-- Work instructions --
Every line of the entries below that includes "para" belongs in the answer, copied as written.

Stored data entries

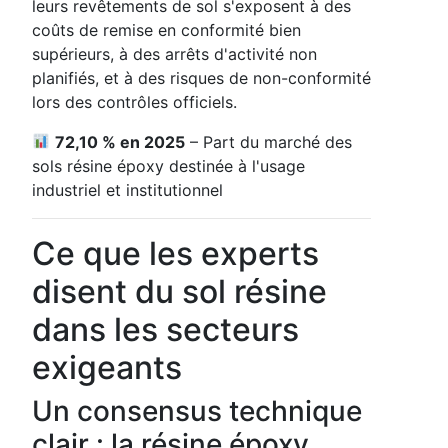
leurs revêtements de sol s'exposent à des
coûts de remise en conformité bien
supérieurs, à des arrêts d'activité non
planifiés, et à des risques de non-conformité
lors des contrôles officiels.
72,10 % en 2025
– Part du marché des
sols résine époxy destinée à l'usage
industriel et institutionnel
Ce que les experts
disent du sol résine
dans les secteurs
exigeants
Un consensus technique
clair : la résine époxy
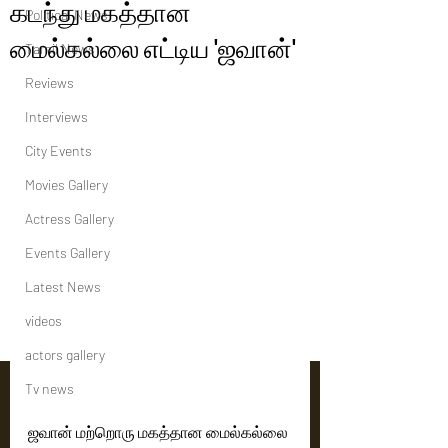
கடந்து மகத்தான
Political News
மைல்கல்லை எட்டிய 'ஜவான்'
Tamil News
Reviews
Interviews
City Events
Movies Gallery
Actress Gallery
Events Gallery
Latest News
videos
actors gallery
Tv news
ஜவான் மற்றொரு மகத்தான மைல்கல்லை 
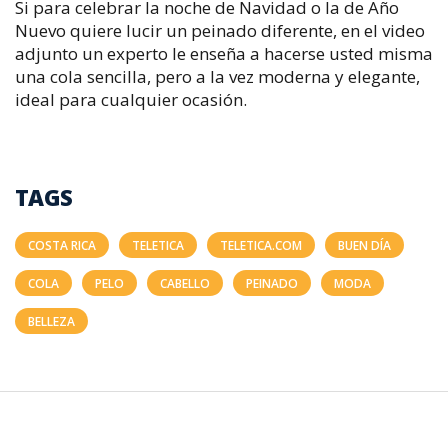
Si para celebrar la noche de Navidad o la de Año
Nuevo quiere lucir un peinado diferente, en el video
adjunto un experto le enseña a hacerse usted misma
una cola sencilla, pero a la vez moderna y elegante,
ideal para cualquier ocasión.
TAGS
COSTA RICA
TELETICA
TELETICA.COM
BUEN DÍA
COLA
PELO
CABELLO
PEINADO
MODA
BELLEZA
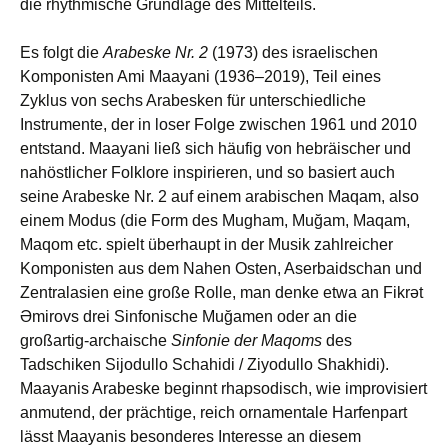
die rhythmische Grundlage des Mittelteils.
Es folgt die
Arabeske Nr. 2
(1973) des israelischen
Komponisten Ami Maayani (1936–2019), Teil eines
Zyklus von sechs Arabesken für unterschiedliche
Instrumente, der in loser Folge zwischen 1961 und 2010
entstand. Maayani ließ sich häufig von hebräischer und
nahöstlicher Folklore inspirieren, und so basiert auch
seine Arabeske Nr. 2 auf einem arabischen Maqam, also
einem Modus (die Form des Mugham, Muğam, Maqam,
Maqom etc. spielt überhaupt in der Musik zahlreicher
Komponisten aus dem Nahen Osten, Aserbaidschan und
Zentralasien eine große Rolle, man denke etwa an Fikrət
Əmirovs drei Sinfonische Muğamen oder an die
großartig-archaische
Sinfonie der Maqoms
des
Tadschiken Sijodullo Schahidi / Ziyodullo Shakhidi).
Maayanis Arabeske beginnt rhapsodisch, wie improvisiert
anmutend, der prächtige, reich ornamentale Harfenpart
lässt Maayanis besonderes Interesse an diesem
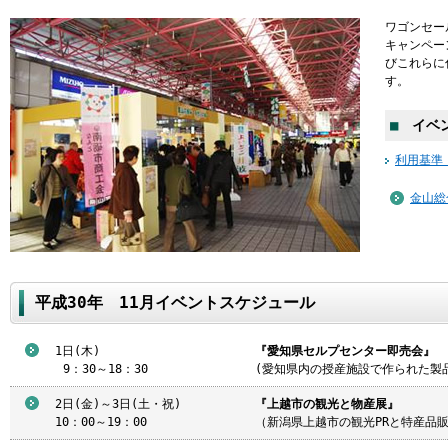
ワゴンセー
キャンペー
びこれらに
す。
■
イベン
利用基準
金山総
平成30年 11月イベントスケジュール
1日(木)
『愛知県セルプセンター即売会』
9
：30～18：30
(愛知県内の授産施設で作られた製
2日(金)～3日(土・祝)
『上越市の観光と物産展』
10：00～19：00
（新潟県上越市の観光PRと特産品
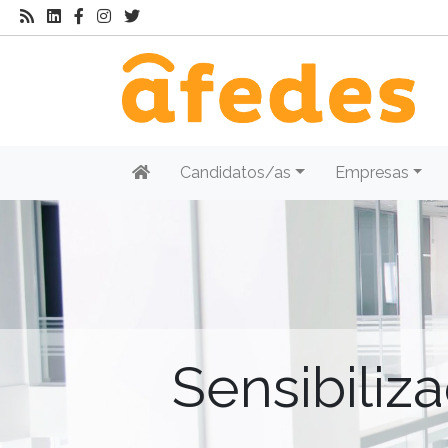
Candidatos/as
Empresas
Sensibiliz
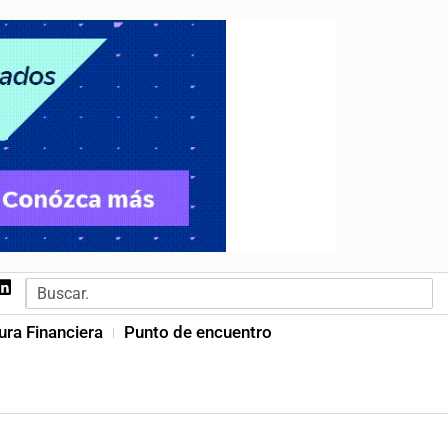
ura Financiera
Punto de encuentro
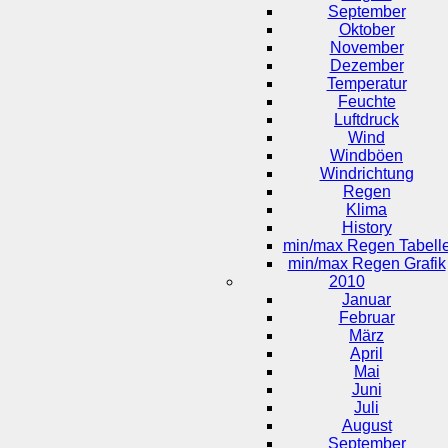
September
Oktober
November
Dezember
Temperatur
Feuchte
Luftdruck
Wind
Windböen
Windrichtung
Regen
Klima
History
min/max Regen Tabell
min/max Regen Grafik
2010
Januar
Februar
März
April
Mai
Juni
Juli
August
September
---
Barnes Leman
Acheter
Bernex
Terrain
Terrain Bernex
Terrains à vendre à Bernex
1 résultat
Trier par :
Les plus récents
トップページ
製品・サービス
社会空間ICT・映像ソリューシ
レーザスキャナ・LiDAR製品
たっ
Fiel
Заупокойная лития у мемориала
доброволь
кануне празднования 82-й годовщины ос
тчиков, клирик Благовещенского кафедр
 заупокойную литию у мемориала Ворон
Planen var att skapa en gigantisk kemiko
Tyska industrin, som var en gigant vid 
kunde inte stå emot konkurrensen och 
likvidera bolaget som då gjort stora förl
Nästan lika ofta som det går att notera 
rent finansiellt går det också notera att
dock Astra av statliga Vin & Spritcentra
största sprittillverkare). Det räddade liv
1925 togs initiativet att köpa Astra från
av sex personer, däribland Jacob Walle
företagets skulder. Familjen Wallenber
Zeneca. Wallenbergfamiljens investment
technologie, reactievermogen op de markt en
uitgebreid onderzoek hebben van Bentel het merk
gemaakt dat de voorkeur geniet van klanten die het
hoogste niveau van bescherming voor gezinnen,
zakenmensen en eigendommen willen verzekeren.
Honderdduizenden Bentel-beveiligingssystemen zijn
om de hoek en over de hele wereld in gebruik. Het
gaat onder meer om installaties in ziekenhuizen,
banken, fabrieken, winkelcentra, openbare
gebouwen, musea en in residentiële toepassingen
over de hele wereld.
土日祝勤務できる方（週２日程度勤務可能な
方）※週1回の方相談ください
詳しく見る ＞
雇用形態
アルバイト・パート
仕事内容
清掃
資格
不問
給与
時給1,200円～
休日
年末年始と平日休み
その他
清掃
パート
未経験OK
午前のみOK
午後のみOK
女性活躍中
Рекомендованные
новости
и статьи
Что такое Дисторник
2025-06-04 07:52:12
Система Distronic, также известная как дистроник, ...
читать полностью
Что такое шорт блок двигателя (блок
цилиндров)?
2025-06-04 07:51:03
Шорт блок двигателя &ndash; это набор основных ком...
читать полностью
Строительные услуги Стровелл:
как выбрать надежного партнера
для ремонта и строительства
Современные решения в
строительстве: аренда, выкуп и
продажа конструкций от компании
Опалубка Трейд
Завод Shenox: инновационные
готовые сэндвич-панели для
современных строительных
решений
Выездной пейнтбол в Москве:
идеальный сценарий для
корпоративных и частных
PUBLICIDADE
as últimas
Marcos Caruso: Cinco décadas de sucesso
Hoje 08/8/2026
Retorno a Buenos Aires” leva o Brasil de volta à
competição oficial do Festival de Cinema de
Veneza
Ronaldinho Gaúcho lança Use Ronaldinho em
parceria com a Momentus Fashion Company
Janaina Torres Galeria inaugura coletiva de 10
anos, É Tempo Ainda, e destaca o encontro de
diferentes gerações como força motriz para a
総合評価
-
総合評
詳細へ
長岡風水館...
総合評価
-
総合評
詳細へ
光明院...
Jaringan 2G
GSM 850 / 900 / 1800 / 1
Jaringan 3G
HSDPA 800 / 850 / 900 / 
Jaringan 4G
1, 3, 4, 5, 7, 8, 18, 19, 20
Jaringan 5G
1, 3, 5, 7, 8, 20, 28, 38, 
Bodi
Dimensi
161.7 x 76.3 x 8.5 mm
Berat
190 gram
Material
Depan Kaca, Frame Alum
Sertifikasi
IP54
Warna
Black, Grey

-- Response box --
Si para celebrar la noche de Navidad o la de Año
ideal para cualquier ocasión.
diferentes gerações como força motriz para a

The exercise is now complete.